WORK REQUEST → Skip the images and repeat every entry word for word.

---------------

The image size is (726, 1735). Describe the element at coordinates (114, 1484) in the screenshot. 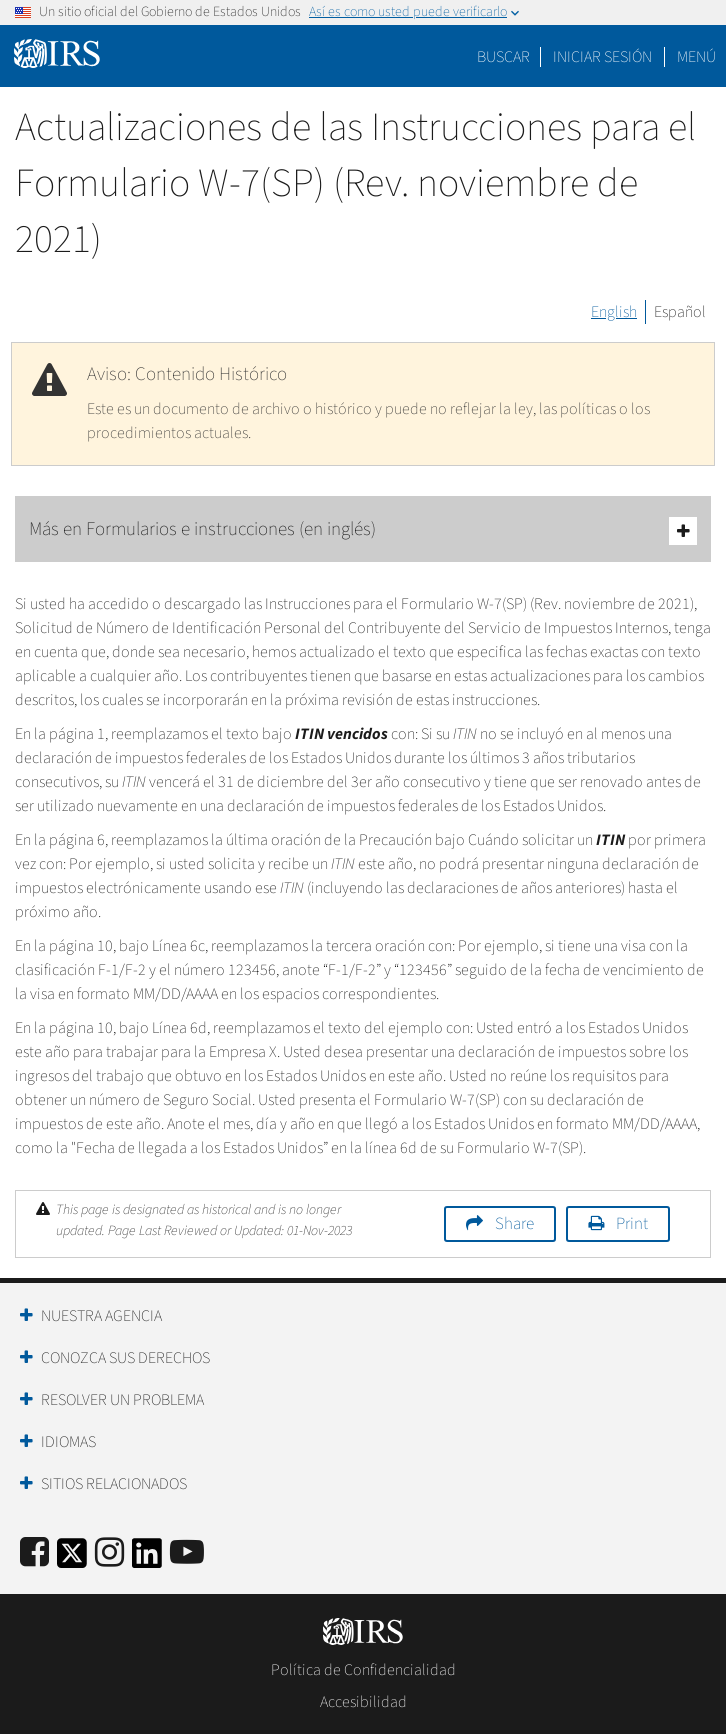

I see `Sitios Relacionados` at that location.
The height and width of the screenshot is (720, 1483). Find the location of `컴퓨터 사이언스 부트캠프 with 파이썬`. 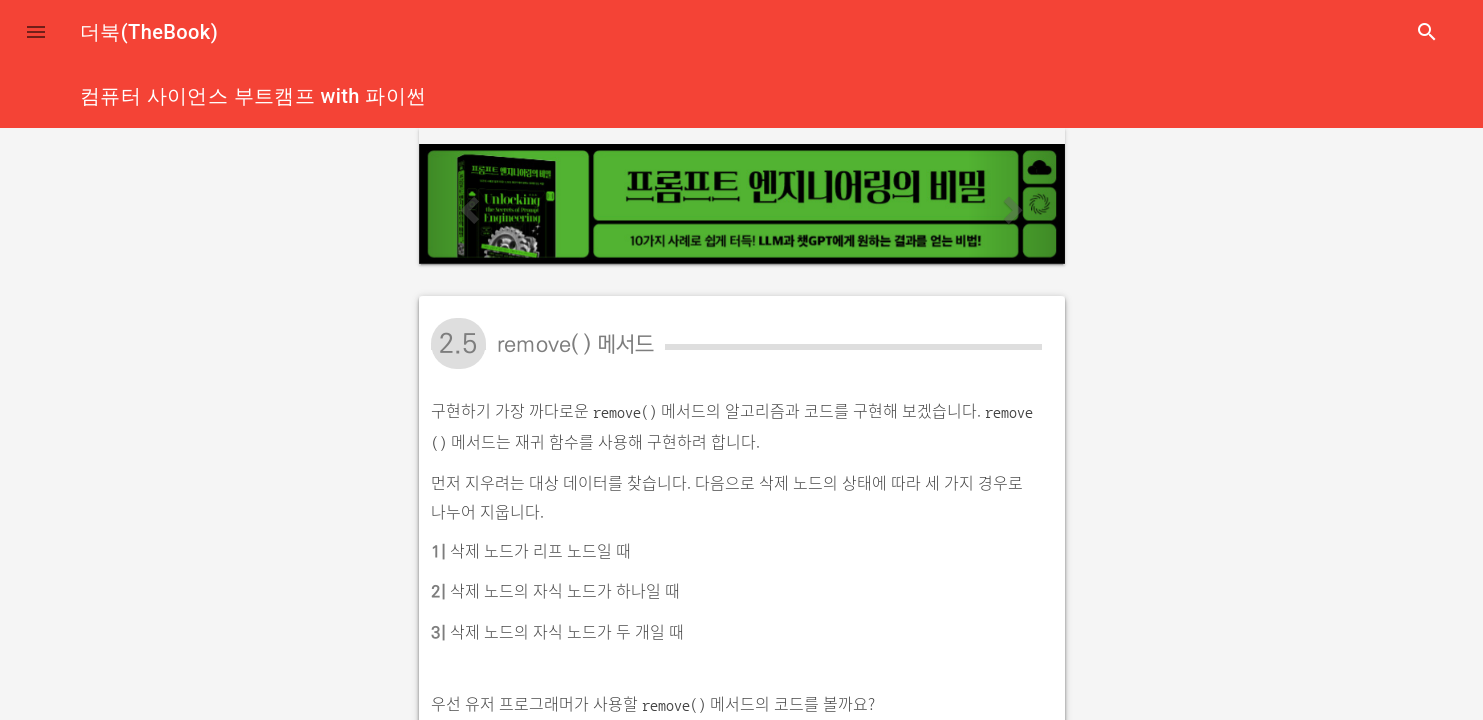

컴퓨터 사이언스 부트캠프 with 파이썬 is located at coordinates (253, 96).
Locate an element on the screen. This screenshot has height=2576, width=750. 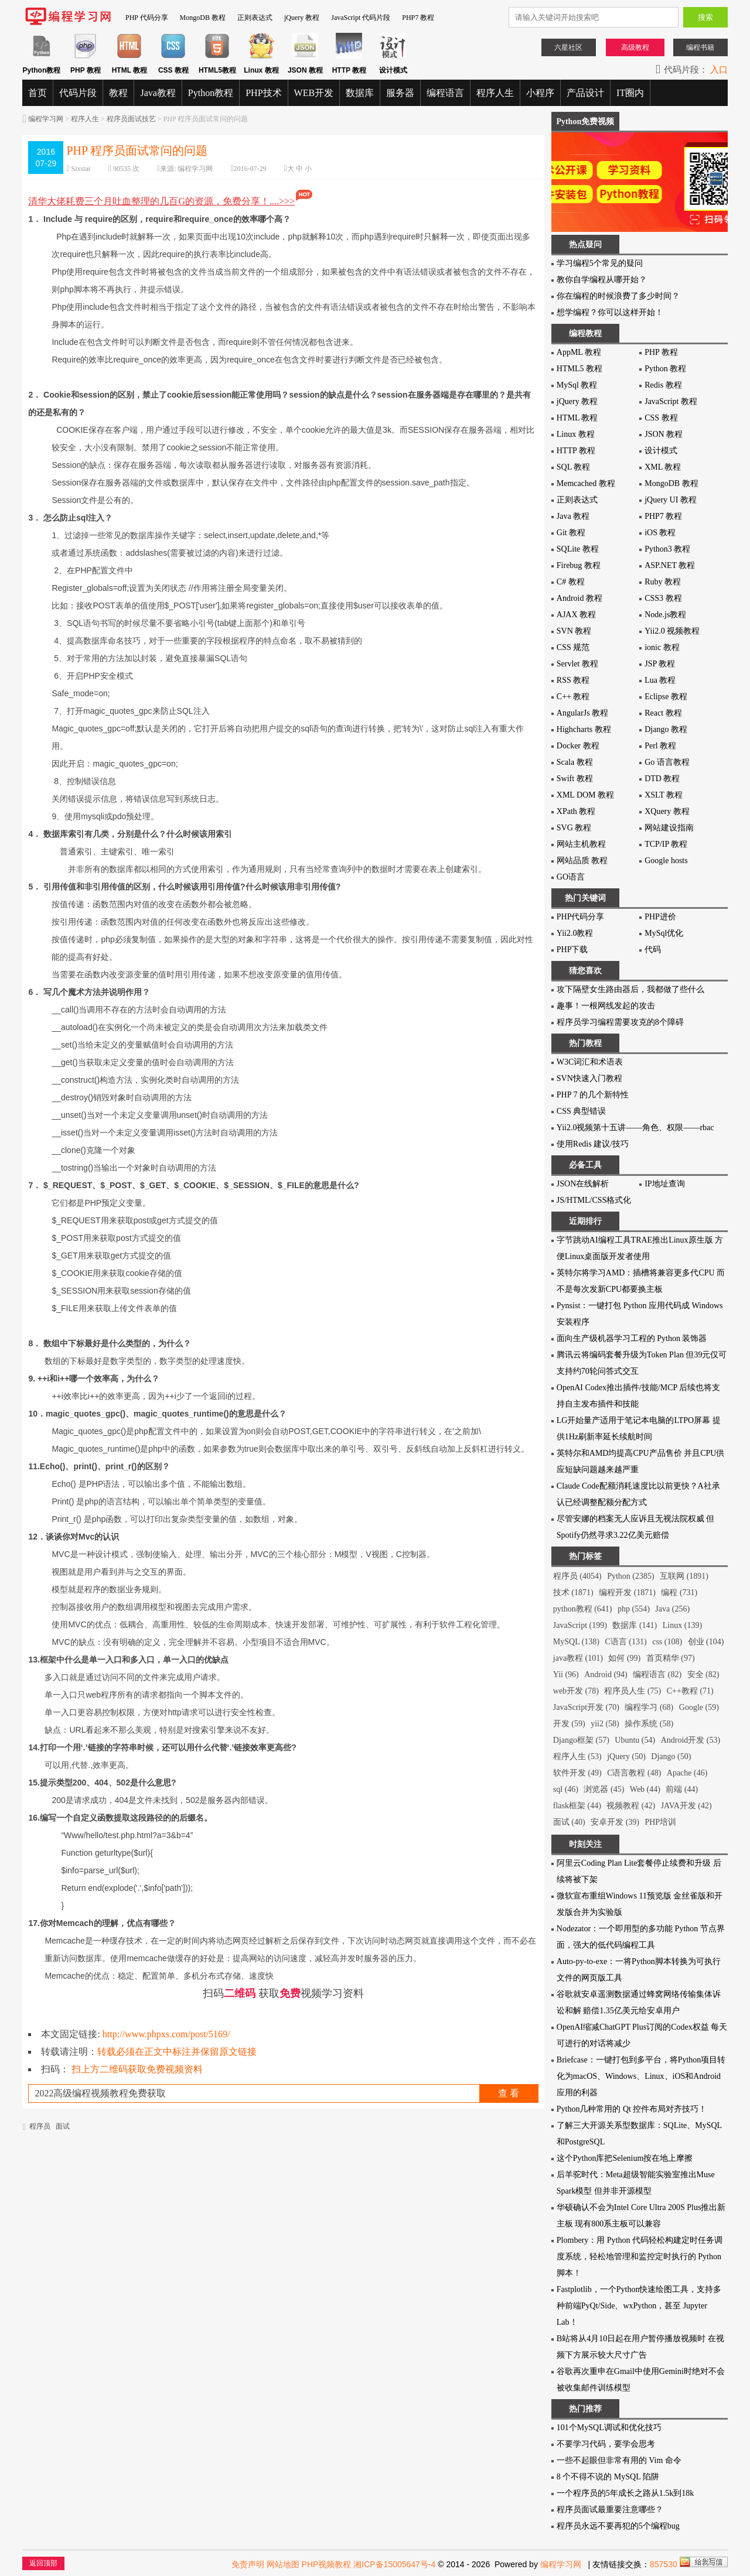
Linux (139) is located at coordinates (682, 1625).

---------------

ANSWER FOR THE TASK →
The image size is (726, 1735). Describe the element at coordinates (114, 1484) in the screenshot. 

I see `Sitios Relacionados` at that location.
The height and width of the screenshot is (720, 1483). Find the location of `컴퓨터 사이언스 부트캠프 with 파이썬`. 

컴퓨터 사이언스 부트캠프 with 파이썬 is located at coordinates (253, 96).
Locate an element on the screen. This screenshot has height=2576, width=750. 
Linux (139) is located at coordinates (682, 1625).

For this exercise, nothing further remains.